Possible implementation:
#GetMapping(value = "/foo/produces", produces = "application/vnd.company.app-v1+json")
public FooV1 producesV1() {
return new FooV1("firstname lastname");
}
#GetMapping(value = "/foo/produces", produces = "application/vnd.company.app-v2+json")
public FooV2 producesV2() {
return new FooV2(new Name("firstname", "lastname"));
}
Changing Hostnames or using API Gateways:
Essentially, you’re moving the API from one hostname to another. You might even just call this building a new API to the same resources.
Also,you can do this using API Gateways.
I wanted to create versioned APIs and I found this article very useful:
http://blog.steveklabnik.com/posts/2011-07-03-nobody-understands-rest-or-http
There is a small section on "I want my API to be versioned". I found it simple and easy to understand. The crux is to use Accept field in the header to pass version information.

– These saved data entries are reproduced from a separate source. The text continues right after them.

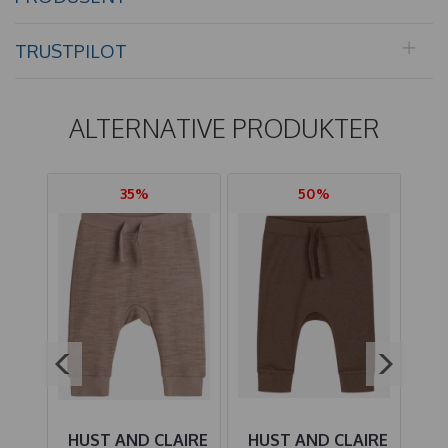
TRUSTPILOT
ALTERNATIVE PRODUKTER
35%
50%
IRE
HUST AND CLAIRE
HUST AND CLAIRE
HU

If the REST services require authentication before use, you could easily associate the API key/token with an API version and do the routing internally. To use a new version of the API, a new API key could be required, linked to that version.
Unfortunately, this solution only works for auth-based APIs. However, it does keep versions out of the URIs.
If you use URIs for versioning, then the version number should be in the URI of the API root, so every resource identifier can include it.
Technically a REST API does not break by URL changes (the result of the uniform interface constraint). It breaks only when the related semantics (for example an API specific RDF vocab) changes in a non backward compatible way (rare). Currently a lot of ppl do not use links for navigation (HATEOAS constraint) and vocabs to annotate their REST responses (self-descriptive message constraint) that's why their clients break.
Custom MIME types and MIME type versioning does not help, because putting the related metadata and the structure of the representation into a short string does not work. Ofc. the metadata and the structure will frequently change, and so the version number too...
So to answer your question the best way to annotate your requests and responses with vocabs (Hydra, linked data) and forget versioning or use it only by non backward compatible vocab changes (for example if you want to replace a vocab with another one).
I'd include the version as an optional value at the end of the URI. This could be a suffix like /V4 or a query parameter like you've described. You might even redirect the /V4 to the query parameter so you support both variations.
I vote up for doing this in mime type but not in URL.
But the reason is not the same as other guys.
I think the URL should be unique (excepting those redirects) for locating the unique resource.
So, if you accept /v2.0 in URLs, why it is not /ver2.0 or /v2/ or /v2.0.0? Or even -alpha and -beta? (then it totally becomes the concept of semver)
So, the version in mime type is more acceptable than the URL.